[MD] Intellectual and Social

Ian Glendinning ian.glendinning at gmail.com
Sat Jan 2 02:19:20 PST 2010


Mary, Matt, Steve and all ..

Love this Mary. I wasn't following the original Steve / Matt exchange ...

I too agree with this ...
> Steve said:
> Intellectual patterns could never eliminate social patterns
> since if we had to first justify every action before acting
> we would be paralyzed.
>
> I agree with Steve.
>

I tend to think of social as inseparable from intellectual if only
because no intellect can interact with the world of people without
going through social patterns - even isolated actions in the phsyical
world are irrelevant until they bump up against other people - which
leads us off down the social/intellectual, freedom/authority and
individual/collective morass - as you do later in the post - another
reason I cannot usefully separate intellectual and social from plain
cultural (for sentient beings). (Back on topic, I often go further and
say that (accepted) intellectual patterns are just more social
patterns anyway - Bo's 2+2=4 for example.)

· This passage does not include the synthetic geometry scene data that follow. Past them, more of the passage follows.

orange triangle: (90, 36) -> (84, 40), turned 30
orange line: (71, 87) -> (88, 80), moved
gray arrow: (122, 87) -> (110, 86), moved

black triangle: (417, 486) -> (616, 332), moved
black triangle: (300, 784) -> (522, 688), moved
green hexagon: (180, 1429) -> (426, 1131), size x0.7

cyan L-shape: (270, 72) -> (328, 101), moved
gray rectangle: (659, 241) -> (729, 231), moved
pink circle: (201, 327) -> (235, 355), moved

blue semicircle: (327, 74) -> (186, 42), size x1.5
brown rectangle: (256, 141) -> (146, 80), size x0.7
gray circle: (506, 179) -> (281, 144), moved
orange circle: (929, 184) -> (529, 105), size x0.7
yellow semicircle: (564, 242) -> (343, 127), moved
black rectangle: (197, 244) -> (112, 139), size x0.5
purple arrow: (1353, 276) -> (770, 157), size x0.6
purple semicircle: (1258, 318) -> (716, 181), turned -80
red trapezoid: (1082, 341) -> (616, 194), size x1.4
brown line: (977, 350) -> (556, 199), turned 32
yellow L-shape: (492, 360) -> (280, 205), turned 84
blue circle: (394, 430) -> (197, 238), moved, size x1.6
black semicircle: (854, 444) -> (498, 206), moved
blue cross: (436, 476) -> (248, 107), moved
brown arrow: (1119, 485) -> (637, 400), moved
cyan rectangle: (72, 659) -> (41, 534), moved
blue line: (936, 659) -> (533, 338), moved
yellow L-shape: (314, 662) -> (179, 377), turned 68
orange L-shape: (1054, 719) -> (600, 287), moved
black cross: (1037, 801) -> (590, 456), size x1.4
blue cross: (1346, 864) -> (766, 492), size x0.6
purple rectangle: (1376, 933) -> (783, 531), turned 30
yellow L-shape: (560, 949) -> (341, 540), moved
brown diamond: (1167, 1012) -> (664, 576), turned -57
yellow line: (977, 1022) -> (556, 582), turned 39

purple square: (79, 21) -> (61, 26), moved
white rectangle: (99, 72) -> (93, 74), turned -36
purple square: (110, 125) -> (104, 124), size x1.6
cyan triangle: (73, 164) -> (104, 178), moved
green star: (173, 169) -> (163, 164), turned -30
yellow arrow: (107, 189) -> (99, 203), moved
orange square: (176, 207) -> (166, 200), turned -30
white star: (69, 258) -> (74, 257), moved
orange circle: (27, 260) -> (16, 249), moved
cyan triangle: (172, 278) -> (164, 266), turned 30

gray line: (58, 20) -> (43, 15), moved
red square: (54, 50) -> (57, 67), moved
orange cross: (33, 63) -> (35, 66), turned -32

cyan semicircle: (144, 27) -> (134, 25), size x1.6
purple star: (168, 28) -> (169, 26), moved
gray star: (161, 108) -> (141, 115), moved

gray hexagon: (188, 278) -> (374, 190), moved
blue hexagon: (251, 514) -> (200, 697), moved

Then this whole train of thought from Matt ...
> 3) a train of thought can continue on indefinitely.
>
> 4) for actions to walk out at the end of a train of thought,
> the train must at some point terminate.
>
> 5) because trains of thought can continue on indefinitely,
> something must be able to intercede.
>
> 6) what intercedes are social patterns.
>
> 7) social patterns are to be interpreted as "terminals of
> satisfaction" on the track of thought.
>
> 8) a well-used terminal (where trains stop) accrues what
> we call "authority" the more trains it is able to stop.
> <snip>
>
> [Mary] I have to disagree with this.  I think the train has jumped the tracks here.
>
[IG] I would agree with everything up to the train jumping the tracks
at point (7) I take this line of "trains of thought" being social
patterns into my "memetic" arguments. (The memes have lives of their
own, even though social and physical media are needed to communicate.
same as biological genes need the physio-chemical levels.)

> inference - a logical guess based on incomplete evidence.
>
> This is a whole other area I could easily digress into.

[IG] Me too.

The fact that using
> binary logic, it is very difficult if not impossible to simulate leaps of
> imagination.  Computers are not known for hypothesizing.  They do not
> experience Quality Moments.  They are not privy to "pre-intellectual
> experience".  No ah ha moments for your Dell.  There is a reason for this.
>
[IG] This is a really big issue in my day job. Taking IT systems into
semantic-web areas leads to much confusion for people who see only
logic in organizations made of people !!!!.